*Task item:*
What are the lines from the one containing "povijest, sadašnjost" through the last line of the records below? Return them exactly, leaving out pictures.
--- Available data ---
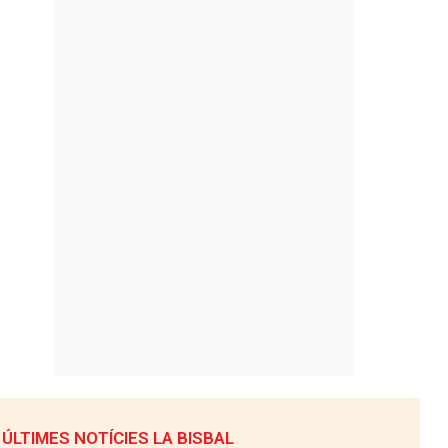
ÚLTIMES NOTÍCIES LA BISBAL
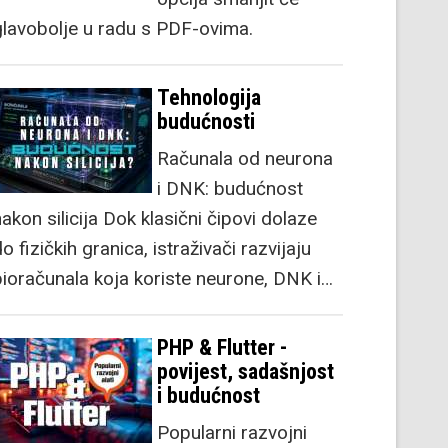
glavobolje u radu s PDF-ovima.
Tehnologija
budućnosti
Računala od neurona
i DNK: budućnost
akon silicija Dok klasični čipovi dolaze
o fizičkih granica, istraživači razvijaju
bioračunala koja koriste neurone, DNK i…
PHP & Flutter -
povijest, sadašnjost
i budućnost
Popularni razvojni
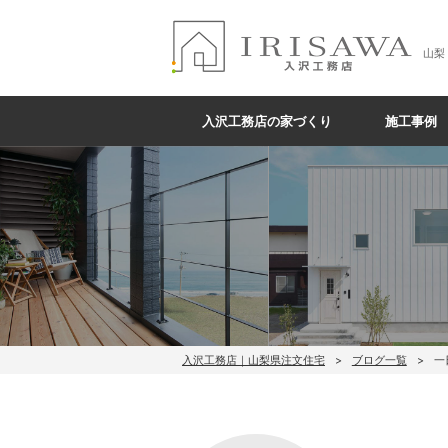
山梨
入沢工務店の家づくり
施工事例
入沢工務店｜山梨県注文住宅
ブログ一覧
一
---
*Result:*
povijest, sadašnjost
i budućnost
Popularni razvojni
山梨
入沢工務店の家づくり
施工事例
入沢工務店｜山梨県注文住宅
ブログ一覧
一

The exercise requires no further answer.